Image courtesy of Comixology / Provided by Superfan Promotions with permission.


The acclaimed Comixology Originals series Edgeworld returns this week with its 11th issue, which kicks off its third and final season. The comic comes from the minds of Chuck Austen and Patrick Olliffe, and they are letting fans know that the end is near. This time around, Halley, Killian and Cheela are on quite the memorable journey. They stumble upon a converted meat factory where animals aren’t the food products, but humans, and they need to escape before they’re next on the plate.

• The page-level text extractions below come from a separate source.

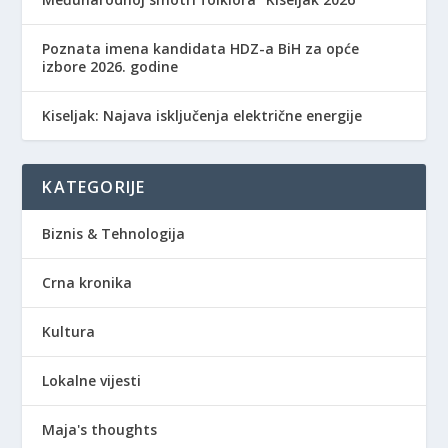
Poznata imena kandidata HDZ-a BiH za opće
izbore 2026. godine
Kiseljak: Najava isključenja električne energije
KATEGORIJE
Biznis & Tehnologija
Crna kronika
Kultura
Lokalne vijesti
Maja's thoughts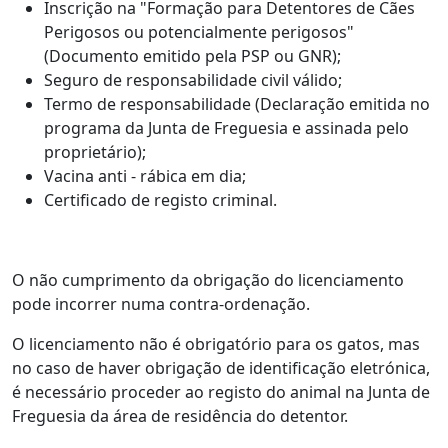
Inscrição na "Formação para Detentores de Cães
Perigosos ou potencialmente perigosos"
(Documento emitido pela PSP ou GNR);
Seguro de responsabilidade civil válido;
Termo de responsabilidade (Declaração emitida no
programa da Junta de Freguesia e assinada pelo
proprietário);
Vacina anti - rábica em dia;
Certificado de registo criminal.
O não cumprimento da obrigação do licenciamento
pode incorrer numa contra-ordenação.
O licenciamento não é obrigatório para os gatos, mas
no caso de haver obrigação de identificação eletrónica,
é necessário proceder ao registo do animal na Junta de
Freguesia da área de residência do detentor.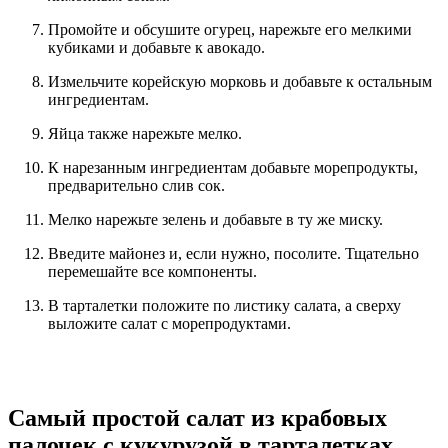
Промойте и обсушите огурец, нарежьте его мелкими
кубиками и добавьте к авокадо.
Измельчите корейскую морковь и добавьте к остальным
ингредиентам.
Яйца также нарежьте мелко.
К нарезанным ингредиентам добавьте морепродукты,
предварительно слив сок.
Мелко нарежьте зелень и добавьте в ту же миску.
Введите майонез и, если нужно, посолите. Тщательно
перемешайте все компоненты.
В тарталетки положите по листику салата, а сверху
выложите салат с морепродуктами.
Самый простой салат из крабовых
палочек с кукурузой в тарталетках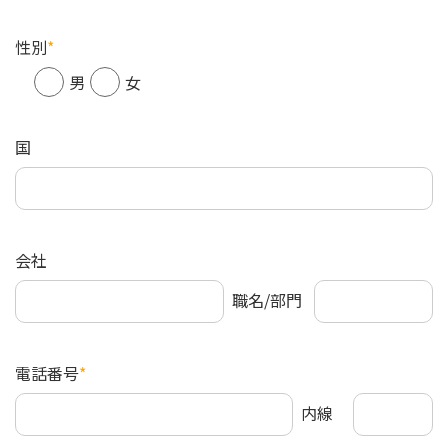
性別
*
男
女
国
会社
職名/部門
電話番号
*
内線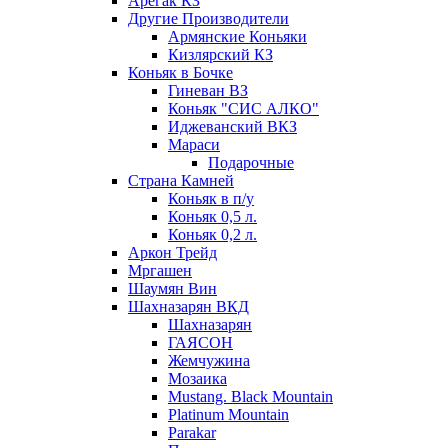
Арегак КЗ
Другие Производители
Армянские Коньяки
Кизлярский КЗ
Коньяк в Бочке
Гиневан ВЗ
Коньяк "СИС АЛКО"
Иджеванский ВКЗ
Мараси
Подарочные
Страна Камней
Коньяк в п/у
Коньяк 0,5 л.
Коньяк 0,2 л.
Аркон Трейд
Мргашен
Шаумян Вин
Шахназарян ВКД
Шахназарян
ГАЯСОН
Жемчужина
Мозаика
Mustang. Black Mountain
Platinum Mountain
Parakar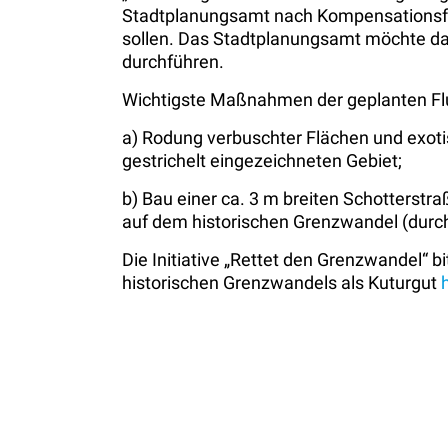
Stadtplanungsamt nach Kompensationsflä
sollen. Das Stadtplanungsamt möchte daz
durchführen.
Wichtigste Maßnahmen der geplanten Flu
a) Rodung verbuschter Flächen und exoti
gestrichelt eingezeichneten Gebiet;
b) Bau einer ca. 3 m breiten Schotterst
auf dem historischen Grenzwandel (durc
Die Initiative „Rettet den Grenzwandel“ b
historischen Grenzwandels als Kuturgut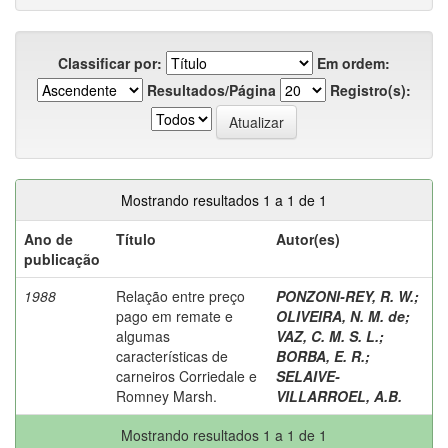
Classificar por:
Em ordem:
Resultados/Página
Registro(s):
Mostrando resultados 1 a 1 de 1
Ano de
Título
Autor(es)
publicação
1988
Relação entre preço
PONZONI-REY, R. W.
;
pago em remate e
OLIVEIRA, N. M. de
;
algumas
VAZ, C. M. S. L.
;
características de
BORBA, E. R.
;
carneiros Corriedale e
SELAIVE-
Romney Marsh.
VILLARROEL, A.B.
Mostrando resultados 1 a 1 de 1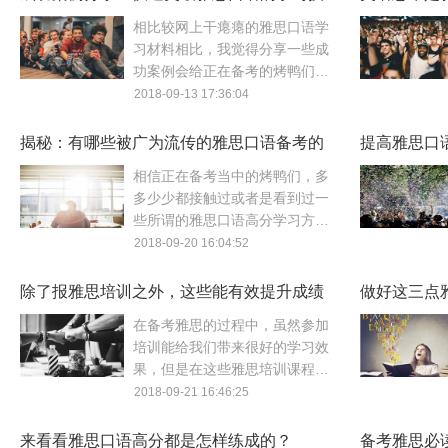
巧
相比较网上干瘪瘪的雅思口语学
习材料相比，我觉得分享一些成
功案例会给正在备考的烤鸭们起
到指导的作用，大家可以从中汲
2018-09-13 17:36:04
取或者是借鉴好的学习思路和技
巧，对口语的提升肯定会有很大
揭秘：有哪些被广为流传的雅思口语备考的
提高雅思口
的帮助。以下就是一些雅思口语
伪攻略
相信正在备考当中的烤鸭们，多
达人们对口语学习方法的总结。
多少少都接触过或者是看到过一
些所谓的雅思口语高分学习方
法，实质上这些都是一些经不起
2018-09-20 16:04:52
仔细推敲的“伪攻略”，不仅没什
么用，而且还会误导烤鸭的备考
除了报雅思培训之外，这些能有效提升成绩
做好这三点
思路，那么这些被广为流传的雅
的学习方法也值得借鉴
在备考雅思的过程中，虽然参加
思口语备考的伪攻略有哪些呢？
培训能给我们带来很好的学习效
下面来列举几个。
果，但是在这些雅思培训课程之
外，个人平时课余的学习方法也
2018-09-21 16:46:25
至关重要。那么针对雅思备考到
底有哪些好的学习方法呢？我们
来看看雅思口语高分都是怎样练成的？
备考雅思必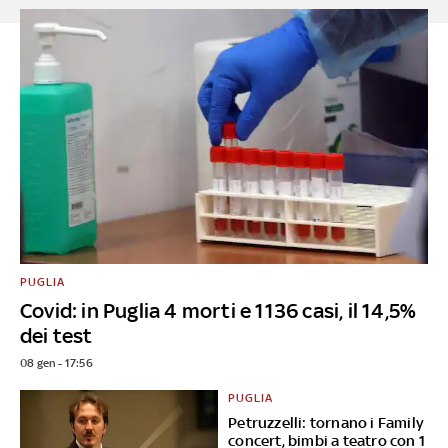
PUGLIA
Covid: in Puglia 4 morti e 1136 casi, il 14,5%
dei test
08 gen - 17:56
PUGLIA
Petruzzelli: tornano i Family
concert, bimbi a teatro con 1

Austen has had a storied career in comics and animation, and he brings those talents to the new season of Edgeworld, specifically issue #12, in which he serves as writer, artist and letterer. Fans will know his work on X-Men and Superman, plus his animation work on Dawn of the Croods, She-Ra and the Princesses of Power, and Rocky and Bullwinkle, according to press notes.

Recently Austen exchanged emails with Hollywood Soapbox to share news on all things Edgeworld. Questions and answers have been slightly edited for style.

What motivated the creation of a third and final season of Edgeworld?

It was always intended to conclude at 15. Honestly, Pat Olliffe and I figured we’d be lucky to get such an intense and unique series beyond five issues in the current market. We’re so happy to have reached 15! We’ve loved this series since the beginning, but it’s never quite paid the bills. So it’s always been more a labor of love. Given the change in my day-job business and my retirement, we left it open-ended enough to continue if the opportunity presented itself. But age, finances and time have capped it for now at 15. We feel it’s a satisfying way to conclude.

Do you recommend starting at the beginning before diving into season three?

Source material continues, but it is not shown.